In support of its big picture proposals, the document goes into some detail about how lawmakers can use existing policy channels—such as state Medicaid expansion—to fulfill the experts’ directives and allocate the resources necessary for a robust coronavirus response. Collectively, the working group has extensive experience operating within the legislative contours of Medicare, Medicaid, the Affordable Care Act, and funding and legislation related to our public health infrastructure, and many of its suggestions involve wielding these programs to safeguard the health of the American public during the coronavirus pandemic.
“In terms of legislation, much of the infrastructure already exists to mount an aggressive effort against this virus and its far-reaching effects,” said Elizabeth Fowler, executive vice president for programs at the Commonwealth Fund and a member of the writing group. “It’s just a matter of pointing the right policies in the right direction.”
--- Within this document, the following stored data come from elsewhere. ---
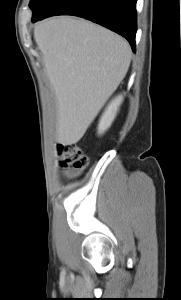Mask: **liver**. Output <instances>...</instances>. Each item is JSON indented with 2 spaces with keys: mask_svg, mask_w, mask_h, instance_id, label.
I'll return each instance as SVG.
<instances>
[{
  "mask_svg": "<svg viewBox=\"0 0 181 300\" xmlns=\"http://www.w3.org/2000/svg\"><path fill=\"white\" fill-rule=\"evenodd\" d=\"M34 39L56 95V140L75 144L124 79L131 48L120 35L71 17L38 23Z\"/></svg>",
  "mask_w": 181,
  "mask_h": 300,
  "instance_id": "liver-1",
  "label": "liver"
}]
</instances>
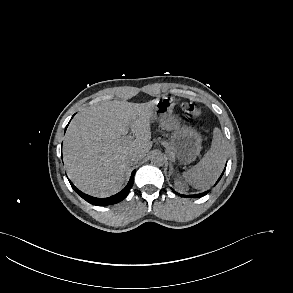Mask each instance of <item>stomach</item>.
<instances>
[{
  "label": "stomach",
  "mask_w": 293,
  "mask_h": 293,
  "mask_svg": "<svg viewBox=\"0 0 293 293\" xmlns=\"http://www.w3.org/2000/svg\"><path fill=\"white\" fill-rule=\"evenodd\" d=\"M174 106L175 102L172 98L159 99L151 120L158 121L162 129L173 131L170 142L171 153L180 163L189 164L200 154L202 137L196 129L181 124L179 117L172 113Z\"/></svg>",
  "instance_id": "1"
}]
</instances>
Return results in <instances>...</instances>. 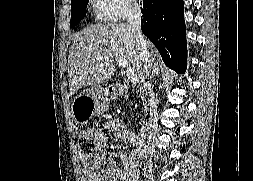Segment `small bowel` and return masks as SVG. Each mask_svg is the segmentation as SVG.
<instances>
[{
  "label": "small bowel",
  "mask_w": 253,
  "mask_h": 181,
  "mask_svg": "<svg viewBox=\"0 0 253 181\" xmlns=\"http://www.w3.org/2000/svg\"><path fill=\"white\" fill-rule=\"evenodd\" d=\"M106 129L114 136L122 139L124 142L133 145L134 149L121 155L122 163L115 161L108 163L106 169L102 172H85L87 181H136L138 178V161L142 150V142L133 131L127 129L119 120L111 121Z\"/></svg>",
  "instance_id": "c3829d8e"
}]
</instances>
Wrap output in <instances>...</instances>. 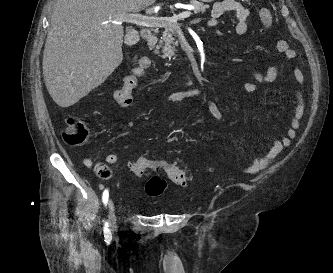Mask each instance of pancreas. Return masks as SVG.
<instances>
[{"mask_svg": "<svg viewBox=\"0 0 333 273\" xmlns=\"http://www.w3.org/2000/svg\"><path fill=\"white\" fill-rule=\"evenodd\" d=\"M190 4L194 6V13L197 14L199 12H205L208 8L207 5H204L197 0H190ZM179 30V25L176 23L174 25H169L165 27V31H163V35L161 40L159 41V45L156 46L155 54H159V49L162 48V58L171 59L176 52V46H178V41L174 38L176 36L177 31Z\"/></svg>", "mask_w": 333, "mask_h": 273, "instance_id": "cf45deb5", "label": "pancreas"}]
</instances>
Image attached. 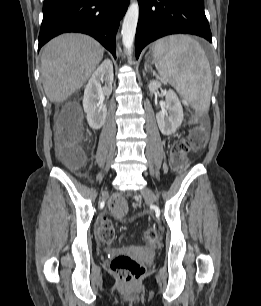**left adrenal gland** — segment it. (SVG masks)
<instances>
[{"instance_id": "1", "label": "left adrenal gland", "mask_w": 261, "mask_h": 306, "mask_svg": "<svg viewBox=\"0 0 261 306\" xmlns=\"http://www.w3.org/2000/svg\"><path fill=\"white\" fill-rule=\"evenodd\" d=\"M144 70H145V72H147L148 70L153 71V70H152V67L150 66V64L148 63V61L145 62V64H144ZM153 74H155L154 71H153Z\"/></svg>"}]
</instances>
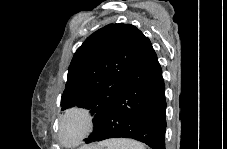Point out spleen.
I'll list each match as a JSON object with an SVG mask.
<instances>
[{"instance_id": "1", "label": "spleen", "mask_w": 227, "mask_h": 149, "mask_svg": "<svg viewBox=\"0 0 227 149\" xmlns=\"http://www.w3.org/2000/svg\"><path fill=\"white\" fill-rule=\"evenodd\" d=\"M107 149H145L144 145L131 139H111L101 143Z\"/></svg>"}]
</instances>
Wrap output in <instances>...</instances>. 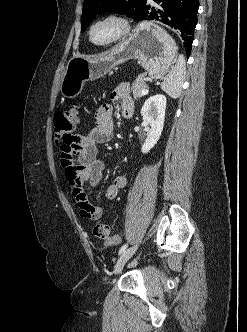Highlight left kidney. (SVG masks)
Wrapping results in <instances>:
<instances>
[{
	"mask_svg": "<svg viewBox=\"0 0 247 332\" xmlns=\"http://www.w3.org/2000/svg\"><path fill=\"white\" fill-rule=\"evenodd\" d=\"M166 97L157 94L148 98L141 109L143 120L150 126L144 144L142 145V153H148L158 142L165 119Z\"/></svg>",
	"mask_w": 247,
	"mask_h": 332,
	"instance_id": "obj_1",
	"label": "left kidney"
}]
</instances>
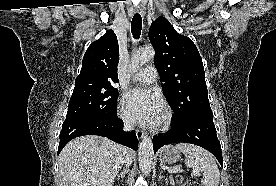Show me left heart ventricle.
Here are the masks:
<instances>
[{"instance_id":"1","label":"left heart ventricle","mask_w":276,"mask_h":186,"mask_svg":"<svg viewBox=\"0 0 276 186\" xmlns=\"http://www.w3.org/2000/svg\"><path fill=\"white\" fill-rule=\"evenodd\" d=\"M161 118H162V112L160 113V115H159V117H158V119H157V121H156V122L160 121V120H161Z\"/></svg>"}]
</instances>
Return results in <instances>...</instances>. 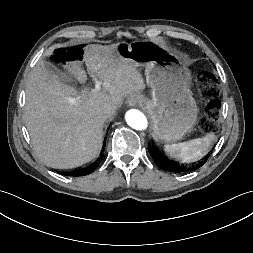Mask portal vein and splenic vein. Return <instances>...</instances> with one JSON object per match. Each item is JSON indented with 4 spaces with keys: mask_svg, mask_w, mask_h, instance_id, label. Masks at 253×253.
Here are the masks:
<instances>
[{
    "mask_svg": "<svg viewBox=\"0 0 253 253\" xmlns=\"http://www.w3.org/2000/svg\"><path fill=\"white\" fill-rule=\"evenodd\" d=\"M90 75H91V77L93 78L94 83H95V88L93 89V92H98V91H100L102 82L99 81L93 74H90Z\"/></svg>",
    "mask_w": 253,
    "mask_h": 253,
    "instance_id": "18ae733b",
    "label": "portal vein and splenic vein"
}]
</instances>
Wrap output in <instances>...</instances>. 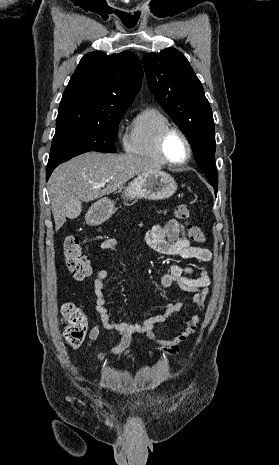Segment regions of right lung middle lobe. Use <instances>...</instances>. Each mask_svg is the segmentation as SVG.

However, the recommendations also call for lawmakers to break new policy ground in a number of ways, especially in order to protect vulnerable populations. The experts warn about increased COVID-related risk to groups including the elderly, chronically ill, and homeless, as well as individuals who are undocumented, institutionalized, incarcerated, or food-insecure. During a public health crisis, the framework’s authors suggest, the government has an added responsibility to ensure accurate messaging, adequate nutrition, and quality health care for the most vulnerable Americans.
The authors of the COVID-19 stimulus framework are Howard Forman, professor of public health, radiology, and management at Yale University (founding member and lead of the group); Elizabeth Fowler, executive vice president for programs at the Commonwealth Fund; Megan Ranney, associate professor of emergency medicine and health services, policy, and practice at Brown University; Ruth J. Katz, vice president and the executive director of the Health, Medicine and Society (HMS) Program at the Aspen Institute; Sara Rosenbaum, Harold and Jane Hirsh Professor of Health Law and Policy and founding chair of the Department of Health Policy at the Milken Institute School of Public Health at George Washington University; Kavita Patel, vice president, Hopkins Medicine, at Johns Hopkins University; Timothy Stoltzfus Jost, emeritus professor at Washington and Lee University; Abbe Gluck, professor of law and faculty director of the Solomon Center for Health Law and Policy at Yale Law School and professor of medicine (general medicine) at Yale Medical School; Christen Linke Young, fellow, USC-Brookings Schaeffer Initiative for Health Policy, the Brookings Institution; as well as Yale Law School student Erica Turret, and Harvard Medical School students Suhas Gondi and Adam Beckman.